Ports the Qwen3.6 MTP head onto the qwen35 backbone (same arch, NextN block at layer n_layer-1). Speculation runs through a new common chain runner; the existing DFlashTarget adapter handles verify/snapshot/restore. - common/mtp_interface.h: flavor-tagged IMtpModule + INativeMtp / IExternalDrafterMtp mixins. Future Gemma4 drafter plugs in via IExternalDrafterMtp without touching the chain runner. - common/mtp_chain_runner.{h,cpp}: γ-chain propose/verify/accept loop, hoisted out of the backend. Three KV-reconciliation paths (accept-all / fast rollback / recommit) share a single post-iter invariant so AR equivalence holds under recommit. - common/mtp_orchestrator.{h,cpp}: chunked prefill + warm + dispatch to chain runner. Owns only control flow; all compute lives in DFlashTarget::verify_batch and INativeMtp::step_batch graphs on the backend device. - qwen36/qwen36_mtp.{h,cpp,_graph.cpp,_loader.cpp}: GGUF tensor inventory for Qwen3.6 -MTP-GGUF, GPU warm graph, GPU step graph cached on (head_idx, fa_window, fused_lm_head, topk_k). γ is bound at attach time as the single source of truth. - qwen35: supports_mtp()/mtp() exposed through ModelBackend; generate() delegates to common::mtp::warm_and_decode when MTP is configured. Cache sized for max(γ+1, ddtree_budget+1) verify tokens. - server.py: --mtp-gguf and --mtp-gamma flags routed through; daemon command surface unchanged. Tests: 4/4 test_common_mtp_orchestrator. Full build green; harness probe 7/7 (claude_code, codex, opencode, openwebui, pi, hermes, openclaw) at --max-ctx 65536; MTP decode reports accept_rate 0.43-0.88 on short agentic prompts.

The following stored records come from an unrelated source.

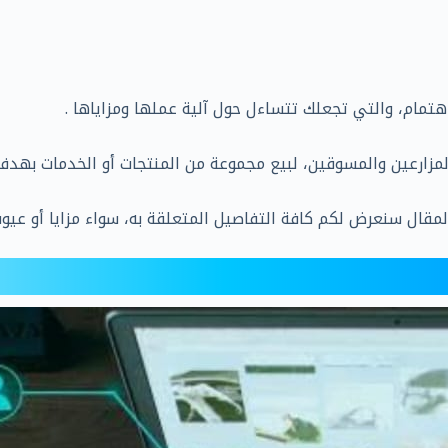
إهتمام، والتي تجعلك تتساءل حول آلية عملها ومزاياها .
المزارعين والمسوقين، لبيع مجموعة من المنتجات أو الخدمات بهد
قال سنعرض لكم كافة التفاصيل المتعلقة به، سواء مزايا أو عيوب، أ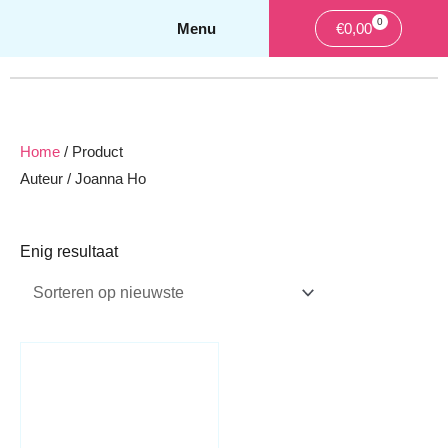
0
Winkelwa
€
0,00
Home
/ Product
Auteur / Joanna Ho
Enig resultaat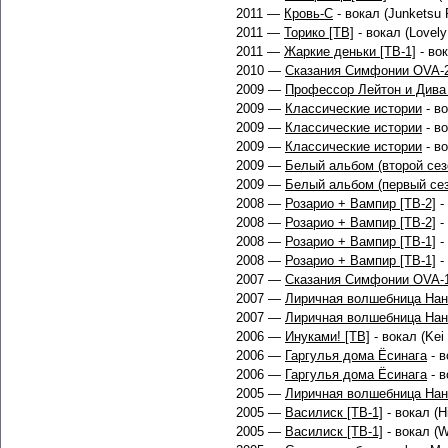
2011 —
Кровь-С
- вокал (Junketsu 
2011 —
Торико [ТВ]
- вокал (Lovely 
2011 —
Жаркие деньки [ТВ-1]
- вок
2010 —
Сказания Симфонии OVA-
2009 —
Профессор Лейтон и Дива
2009 —
Классические истории
- во
2009 —
Классические истории
- во
2009 —
Классические истории
- во
2009 —
Белый альбом (второй сез
2009 —
Белый альбом (первый сез
2008 —
Розарио + Вампир [ТВ-2]
-
2008 —
Розарио + Вампир [ТВ-2]
- 
2008 —
Розарио + Вампир [ТВ-1]
-
2008 —
Розарио + Вампир [ТВ-1]
-
2007 —
Сказания Симфонии OVA-
2007 —
Лиричная волшебница Нан
2007 —
Лиричная волшебница Нан
2006 —
Инуками! [ТВ]
- вокал (Kei 
2006 —
Гаргулья дома Ёсинага
- в
2006 —
Гаргулья дома Ёсинага
- в
2005 —
Лиричная волшебница Нан
2005 —
Василиск [ТВ-1]
- вокал (Hi
2005 —
Василиск [ТВ-1]
- вокал (Wi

… paths Adds unit tests exercising MtpChainRunner state machine (gamma propagation, EOS termination, partial-accept rollback, n_gen termination), MtpOrchestrator lifecycle (reset_chain ordering, set_initial_hidden plumbing, gamma derivation), and Qwen36MtpModule input-validation guards (attach(nullptr), out-of-range gamma, pre-attach calls, shutdown idempotency). All new tests are mock-based and require no GGUF.

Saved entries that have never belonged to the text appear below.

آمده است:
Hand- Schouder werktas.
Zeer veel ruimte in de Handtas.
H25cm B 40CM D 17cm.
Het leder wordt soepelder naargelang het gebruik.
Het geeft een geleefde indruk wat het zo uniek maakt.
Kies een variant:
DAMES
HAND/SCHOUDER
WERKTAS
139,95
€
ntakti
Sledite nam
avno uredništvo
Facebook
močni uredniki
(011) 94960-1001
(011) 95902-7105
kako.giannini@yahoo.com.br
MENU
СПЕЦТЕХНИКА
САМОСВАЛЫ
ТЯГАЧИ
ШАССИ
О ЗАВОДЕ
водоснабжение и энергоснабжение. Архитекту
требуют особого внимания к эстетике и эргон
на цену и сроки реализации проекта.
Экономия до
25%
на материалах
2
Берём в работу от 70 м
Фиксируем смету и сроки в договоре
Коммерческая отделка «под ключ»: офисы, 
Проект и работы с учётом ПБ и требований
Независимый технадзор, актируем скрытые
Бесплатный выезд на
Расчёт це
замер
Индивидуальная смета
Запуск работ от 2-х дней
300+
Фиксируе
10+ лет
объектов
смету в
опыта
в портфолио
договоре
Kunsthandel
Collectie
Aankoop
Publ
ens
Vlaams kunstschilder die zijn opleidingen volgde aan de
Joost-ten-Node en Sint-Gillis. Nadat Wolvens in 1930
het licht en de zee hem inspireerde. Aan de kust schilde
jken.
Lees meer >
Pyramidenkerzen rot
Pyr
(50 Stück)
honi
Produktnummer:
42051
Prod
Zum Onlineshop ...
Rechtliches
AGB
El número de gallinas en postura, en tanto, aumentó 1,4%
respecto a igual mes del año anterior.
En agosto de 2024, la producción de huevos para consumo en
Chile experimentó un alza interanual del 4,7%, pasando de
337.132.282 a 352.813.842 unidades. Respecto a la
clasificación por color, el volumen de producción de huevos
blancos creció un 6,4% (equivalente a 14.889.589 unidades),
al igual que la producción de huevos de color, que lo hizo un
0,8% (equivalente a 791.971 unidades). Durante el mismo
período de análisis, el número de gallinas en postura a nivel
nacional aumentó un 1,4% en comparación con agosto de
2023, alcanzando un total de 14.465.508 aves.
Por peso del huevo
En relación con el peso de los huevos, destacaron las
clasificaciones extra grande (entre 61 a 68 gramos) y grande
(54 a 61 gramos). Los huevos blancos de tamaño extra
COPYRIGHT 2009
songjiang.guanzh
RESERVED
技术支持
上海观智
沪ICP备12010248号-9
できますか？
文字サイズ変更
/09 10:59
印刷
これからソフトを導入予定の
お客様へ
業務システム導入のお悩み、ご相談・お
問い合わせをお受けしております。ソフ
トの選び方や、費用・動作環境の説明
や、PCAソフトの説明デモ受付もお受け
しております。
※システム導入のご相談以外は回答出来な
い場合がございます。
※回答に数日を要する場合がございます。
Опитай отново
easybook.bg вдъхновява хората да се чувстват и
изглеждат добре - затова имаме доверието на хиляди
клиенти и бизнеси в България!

Both qwen35_backend and the test_dflash harness called the 4-arg overload of Qwen36MtpModule::init() with backend.tensor_context() — the BACKBONE ggml_ctx. That ctx contains only blk.0..63; MTP head tensors live in blk.64.* in the separate MTP GGUF, so the loader could never resolve them and init failed silently before chain decode. Switched both call sites to the 3-arg overload init(gguf_path, target, err) which calls load_gguf_tensor_context(mtp_gguf_path) internally to build the correct context for tensor lookup. Caught by E2E sweep on real Qwen3.6-27B Q4_K_M + MTP-Q4_K_M GGUFs.

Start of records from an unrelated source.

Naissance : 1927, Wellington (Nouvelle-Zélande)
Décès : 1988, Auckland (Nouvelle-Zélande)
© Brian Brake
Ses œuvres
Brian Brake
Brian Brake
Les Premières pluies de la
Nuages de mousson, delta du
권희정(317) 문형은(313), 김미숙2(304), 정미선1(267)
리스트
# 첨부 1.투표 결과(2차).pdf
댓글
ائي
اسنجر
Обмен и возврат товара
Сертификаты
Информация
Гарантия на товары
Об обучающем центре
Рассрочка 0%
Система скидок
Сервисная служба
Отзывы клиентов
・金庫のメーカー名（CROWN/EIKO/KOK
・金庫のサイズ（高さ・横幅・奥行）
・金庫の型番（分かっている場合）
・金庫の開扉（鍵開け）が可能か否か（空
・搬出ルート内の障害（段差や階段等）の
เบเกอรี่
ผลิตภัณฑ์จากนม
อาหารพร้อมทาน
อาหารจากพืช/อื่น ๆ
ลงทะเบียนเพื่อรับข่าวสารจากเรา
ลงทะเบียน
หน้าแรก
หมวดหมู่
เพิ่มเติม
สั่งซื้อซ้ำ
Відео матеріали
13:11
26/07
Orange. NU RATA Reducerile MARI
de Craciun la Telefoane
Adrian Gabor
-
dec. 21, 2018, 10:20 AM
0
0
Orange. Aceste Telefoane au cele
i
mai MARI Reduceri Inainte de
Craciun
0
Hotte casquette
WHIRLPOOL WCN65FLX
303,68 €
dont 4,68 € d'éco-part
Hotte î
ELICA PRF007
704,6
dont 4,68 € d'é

… is qwen35) The GGUF general.architecture field on both 'Qwen3.5-0.8B-Q4_K_M.gguf' and 'Qwen3.6-27B-MTP-Q4_K_M.gguf' is 'qwen35'. The 'Qwen3.6' label lives only in general.name (model display name). The MTP module is a NextN extension of the qwen35 architecture, not a separate arch. Aligns naming with Qwen35Backend (the backbone) and the loader's arch check in gguf_target_loader.cpp:271. Pure rename — no functional change. Files renamed (git mv, blame preserved): src/qwen36/qwen36_mtp.{h,cpp} → src/qwen35/qwen35_mtp.{h,cpp} src/qwen36/qwen36_mtp_graph.{h,cpp} → src/qwen35/qwen35_mtp_graph.{h,cpp} src/qwen36/qwen36_mtp_loader.cpp → src/qwen35/qwen35_mtp_loader.cpp dflash/src/qwen36/ directory removed E2E re-verified on Qwen3.6-27B Q4_K_M + MTP-Q4_K_M (RTX 3090): AR (γ=0): 35.6 tok/s Chain γ=2: 57.8 tok/s = 1.62× over AR (accept_rate=0.83) Chain γ=4: 50.9 tok/s = 1.43× over AR (accept_rate=0.58) Greedy token output byte-identical across all three modes.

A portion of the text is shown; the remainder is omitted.